Work request.
Copy out each line below containing "Hexagonal".

Data extract.
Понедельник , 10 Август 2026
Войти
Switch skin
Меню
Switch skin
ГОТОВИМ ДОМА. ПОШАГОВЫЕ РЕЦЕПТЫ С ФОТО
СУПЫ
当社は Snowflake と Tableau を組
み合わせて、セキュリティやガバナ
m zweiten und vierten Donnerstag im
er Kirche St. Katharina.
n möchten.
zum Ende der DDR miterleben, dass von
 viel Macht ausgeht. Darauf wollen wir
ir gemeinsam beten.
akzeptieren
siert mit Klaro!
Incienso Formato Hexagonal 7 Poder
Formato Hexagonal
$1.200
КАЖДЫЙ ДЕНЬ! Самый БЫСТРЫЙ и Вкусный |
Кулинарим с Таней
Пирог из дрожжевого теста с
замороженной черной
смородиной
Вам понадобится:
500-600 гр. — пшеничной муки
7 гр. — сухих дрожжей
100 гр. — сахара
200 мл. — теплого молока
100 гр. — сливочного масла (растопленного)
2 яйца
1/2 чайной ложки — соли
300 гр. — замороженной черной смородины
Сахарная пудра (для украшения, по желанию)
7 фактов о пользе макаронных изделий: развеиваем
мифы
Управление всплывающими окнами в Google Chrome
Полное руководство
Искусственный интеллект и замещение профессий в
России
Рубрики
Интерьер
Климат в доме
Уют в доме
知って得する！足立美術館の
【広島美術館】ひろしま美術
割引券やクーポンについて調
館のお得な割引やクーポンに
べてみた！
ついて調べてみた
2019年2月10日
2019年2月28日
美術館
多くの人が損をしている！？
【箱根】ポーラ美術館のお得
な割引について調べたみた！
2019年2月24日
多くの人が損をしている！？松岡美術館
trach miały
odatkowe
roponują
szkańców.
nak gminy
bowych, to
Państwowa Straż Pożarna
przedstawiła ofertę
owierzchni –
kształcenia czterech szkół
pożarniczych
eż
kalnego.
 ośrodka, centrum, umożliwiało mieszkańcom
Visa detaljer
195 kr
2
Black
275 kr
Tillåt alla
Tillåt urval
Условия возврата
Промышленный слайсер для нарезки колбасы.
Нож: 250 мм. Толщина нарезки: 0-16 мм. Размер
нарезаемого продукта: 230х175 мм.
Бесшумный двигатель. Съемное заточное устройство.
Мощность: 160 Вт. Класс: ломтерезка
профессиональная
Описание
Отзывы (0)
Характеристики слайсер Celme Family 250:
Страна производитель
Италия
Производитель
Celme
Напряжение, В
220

Result of this exercise.
Incienso Formato Hexagonal 7 Poder
Formato Hexagonal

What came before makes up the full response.